Leave out the pictures and output exactly the lines below from the one with "Date Caramel" down to the one with "you don't need to worry", both of them included.

Start of ENTRIES PROVIDED

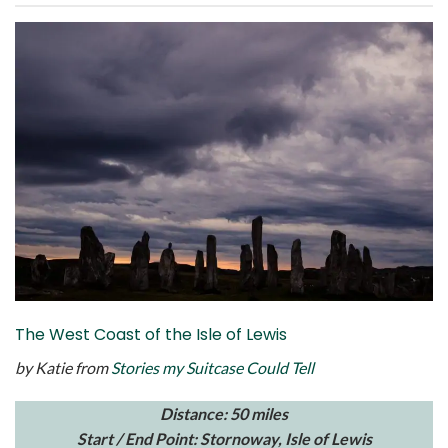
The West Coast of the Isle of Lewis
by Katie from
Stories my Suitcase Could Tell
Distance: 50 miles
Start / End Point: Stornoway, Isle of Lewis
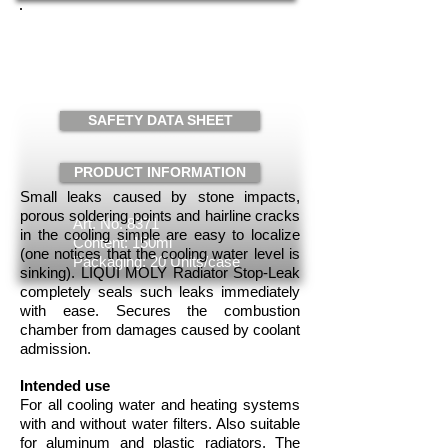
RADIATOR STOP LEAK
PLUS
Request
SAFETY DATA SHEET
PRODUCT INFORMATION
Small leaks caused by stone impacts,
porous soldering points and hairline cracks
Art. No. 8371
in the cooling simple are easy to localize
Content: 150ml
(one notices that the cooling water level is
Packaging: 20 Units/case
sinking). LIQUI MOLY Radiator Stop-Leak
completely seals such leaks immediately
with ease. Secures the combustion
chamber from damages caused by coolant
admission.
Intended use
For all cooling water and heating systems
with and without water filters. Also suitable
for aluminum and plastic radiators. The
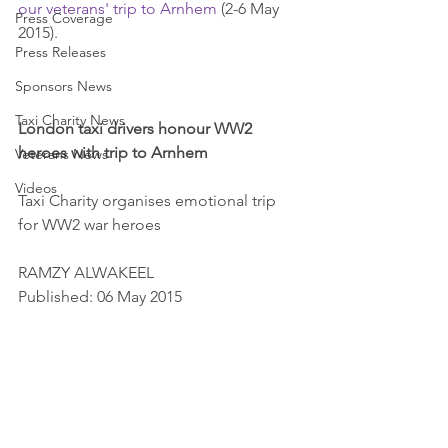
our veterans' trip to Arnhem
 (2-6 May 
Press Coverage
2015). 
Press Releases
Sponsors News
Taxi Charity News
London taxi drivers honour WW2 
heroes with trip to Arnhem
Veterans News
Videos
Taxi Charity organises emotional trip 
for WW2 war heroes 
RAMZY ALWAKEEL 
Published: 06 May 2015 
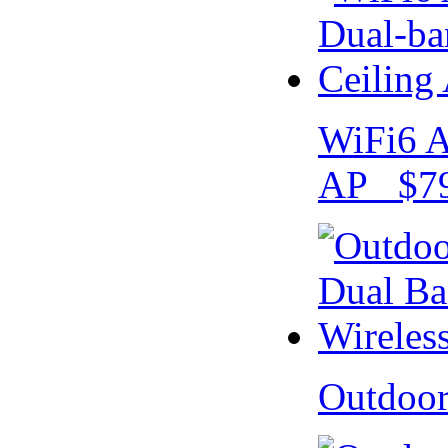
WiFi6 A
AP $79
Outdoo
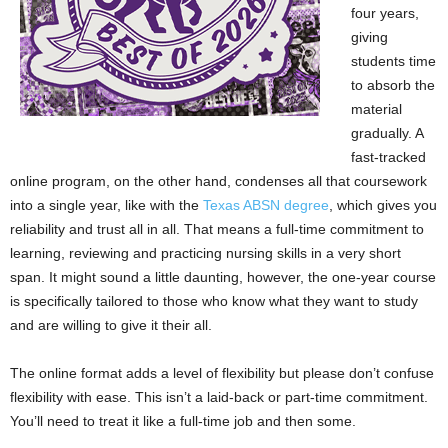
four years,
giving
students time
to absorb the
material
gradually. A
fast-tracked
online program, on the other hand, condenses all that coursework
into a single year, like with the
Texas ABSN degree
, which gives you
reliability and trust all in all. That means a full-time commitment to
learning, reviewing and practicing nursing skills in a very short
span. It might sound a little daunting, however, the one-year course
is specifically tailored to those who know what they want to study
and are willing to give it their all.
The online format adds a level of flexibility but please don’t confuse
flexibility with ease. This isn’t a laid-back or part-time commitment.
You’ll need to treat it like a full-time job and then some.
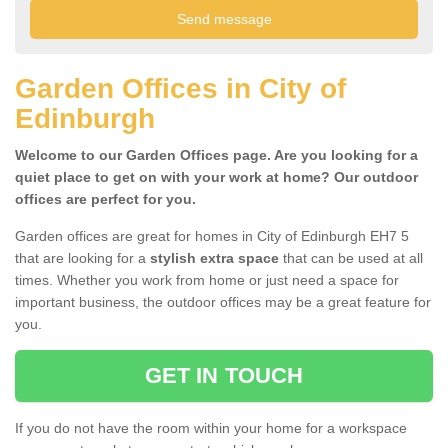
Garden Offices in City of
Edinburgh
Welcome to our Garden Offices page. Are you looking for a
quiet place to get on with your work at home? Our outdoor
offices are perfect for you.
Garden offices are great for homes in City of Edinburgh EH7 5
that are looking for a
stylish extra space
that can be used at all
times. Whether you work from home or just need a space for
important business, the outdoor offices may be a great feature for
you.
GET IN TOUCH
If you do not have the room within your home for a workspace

End of ENTRIES PROVIDED
Start of ENTRIES PROVIDED

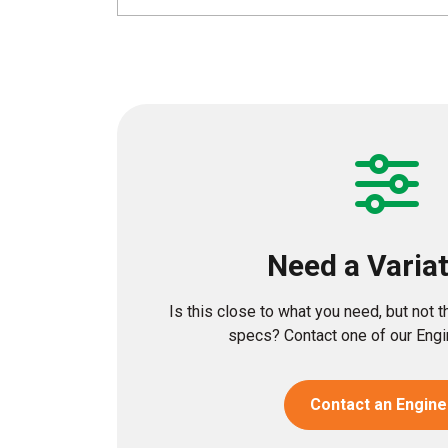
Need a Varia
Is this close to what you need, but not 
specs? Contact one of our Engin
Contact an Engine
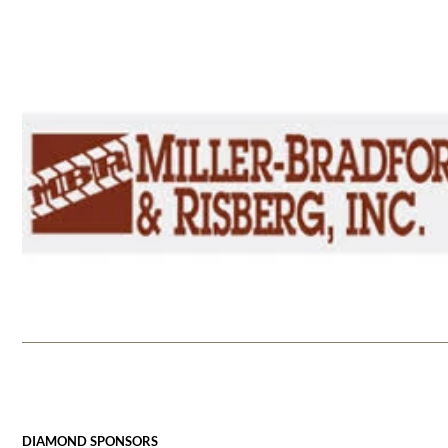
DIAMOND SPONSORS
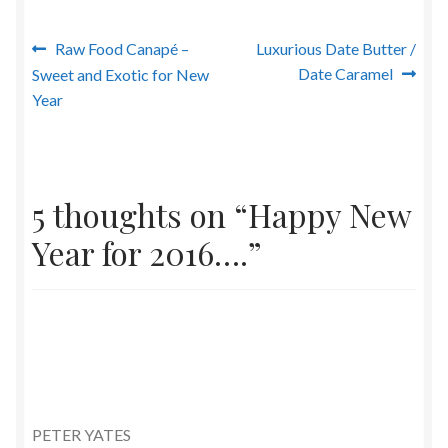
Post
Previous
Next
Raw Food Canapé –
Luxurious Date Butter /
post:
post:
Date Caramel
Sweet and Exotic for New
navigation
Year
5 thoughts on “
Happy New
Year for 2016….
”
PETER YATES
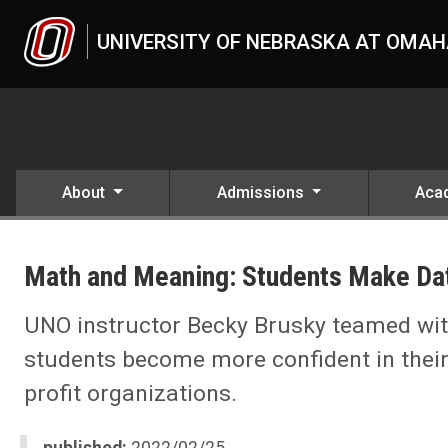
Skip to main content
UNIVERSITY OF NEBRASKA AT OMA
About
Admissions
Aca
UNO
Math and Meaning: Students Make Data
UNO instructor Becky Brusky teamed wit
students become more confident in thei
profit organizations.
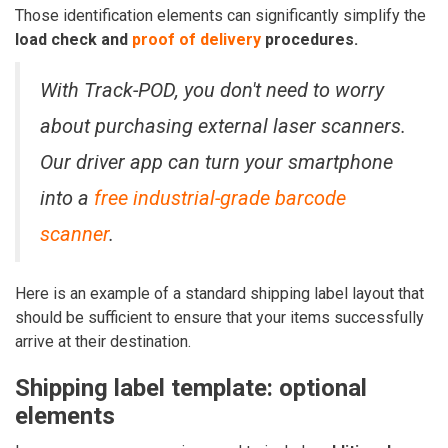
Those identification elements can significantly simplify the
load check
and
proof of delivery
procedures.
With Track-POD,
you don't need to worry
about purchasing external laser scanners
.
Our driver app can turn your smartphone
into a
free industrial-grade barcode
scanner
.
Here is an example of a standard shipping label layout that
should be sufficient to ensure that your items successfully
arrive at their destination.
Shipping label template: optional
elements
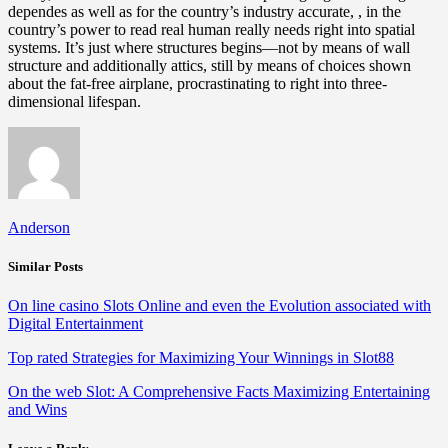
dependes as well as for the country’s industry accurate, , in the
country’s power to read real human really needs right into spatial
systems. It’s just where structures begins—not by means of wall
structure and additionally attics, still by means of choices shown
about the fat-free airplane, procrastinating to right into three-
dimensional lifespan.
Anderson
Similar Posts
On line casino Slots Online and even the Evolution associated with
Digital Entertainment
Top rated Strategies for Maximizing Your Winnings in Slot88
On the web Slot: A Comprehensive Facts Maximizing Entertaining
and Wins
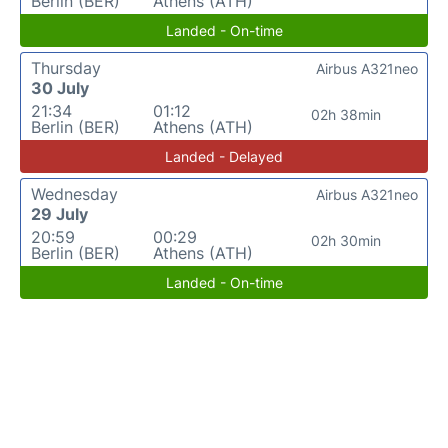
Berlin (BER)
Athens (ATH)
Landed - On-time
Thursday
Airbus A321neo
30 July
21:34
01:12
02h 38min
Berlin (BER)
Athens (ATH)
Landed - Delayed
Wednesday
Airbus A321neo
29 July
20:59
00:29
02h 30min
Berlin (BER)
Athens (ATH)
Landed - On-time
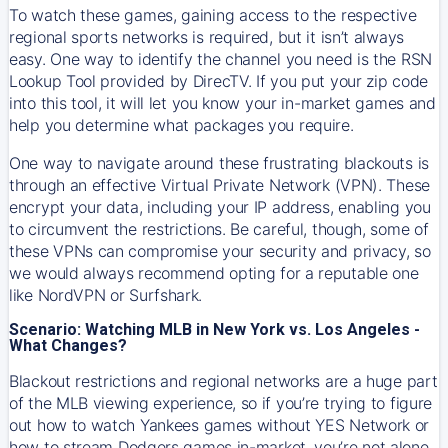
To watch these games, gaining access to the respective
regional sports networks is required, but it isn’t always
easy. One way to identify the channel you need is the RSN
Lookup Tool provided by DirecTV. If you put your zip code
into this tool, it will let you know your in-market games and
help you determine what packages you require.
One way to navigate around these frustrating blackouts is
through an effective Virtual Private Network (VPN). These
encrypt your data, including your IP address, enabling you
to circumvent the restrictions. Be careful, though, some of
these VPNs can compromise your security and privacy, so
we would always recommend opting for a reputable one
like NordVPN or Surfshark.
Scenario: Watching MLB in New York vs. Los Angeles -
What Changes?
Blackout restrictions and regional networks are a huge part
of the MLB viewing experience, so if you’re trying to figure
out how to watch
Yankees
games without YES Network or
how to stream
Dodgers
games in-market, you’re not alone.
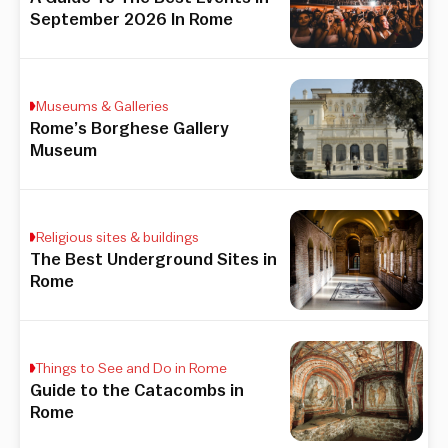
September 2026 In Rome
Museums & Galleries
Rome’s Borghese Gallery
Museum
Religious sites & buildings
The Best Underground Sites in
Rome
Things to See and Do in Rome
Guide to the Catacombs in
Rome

End of ENTRIES PROVIDED

RESPONSE TO THE TASK >>
Date Caramel
Sweet and Exotic for New
navigation
Year
5 thoughts on “
Happy New
Year for 2016….
”
PETER YATES
Skip to main content
UNIVERSITY OF NEBRASKA AT OMA
About
Admissions
Aca
UNO
Math and Meaning: Students Make Data
UNO instructor Becky Brusky teamed wit
students become more confident in thei
profit organizations.
Those identification elements can significantly simplify the
load check
and
proof of delivery
procedures.
With Track-POD,
you don't need to worry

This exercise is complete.